Please return the lines below verbatim, beginning at the one that has "Softcover - 9783742329981" and stopping after the one that has "Auf meine Merkliste", and add no other lines.

_Data entries_.
------------------------------------------------

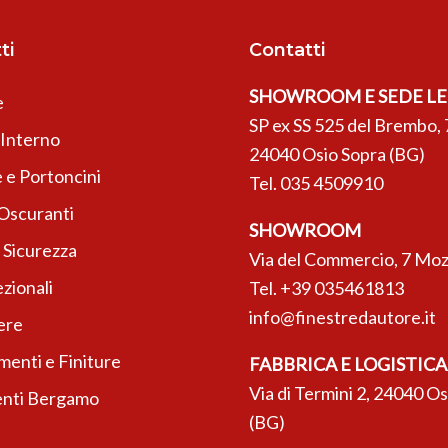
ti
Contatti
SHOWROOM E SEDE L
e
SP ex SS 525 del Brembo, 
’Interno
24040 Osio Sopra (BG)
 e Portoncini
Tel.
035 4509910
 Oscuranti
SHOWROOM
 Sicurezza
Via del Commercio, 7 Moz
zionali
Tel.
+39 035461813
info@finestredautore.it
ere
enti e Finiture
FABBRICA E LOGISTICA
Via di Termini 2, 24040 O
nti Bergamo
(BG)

------------------------------------------------

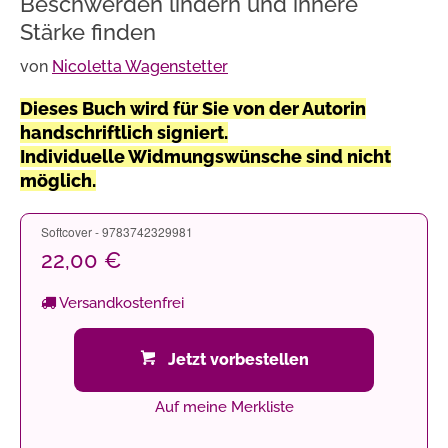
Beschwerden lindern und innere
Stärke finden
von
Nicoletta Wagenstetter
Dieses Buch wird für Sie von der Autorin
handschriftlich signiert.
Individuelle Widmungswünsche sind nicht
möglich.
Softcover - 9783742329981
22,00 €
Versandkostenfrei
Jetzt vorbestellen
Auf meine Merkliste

------------------------------------------------

_PROBLEM SOLUTION_.
Softcover - 9783742329981
22,00 €
Versandkostenfrei
Jetzt vorbestellen
Auf meine Merkliste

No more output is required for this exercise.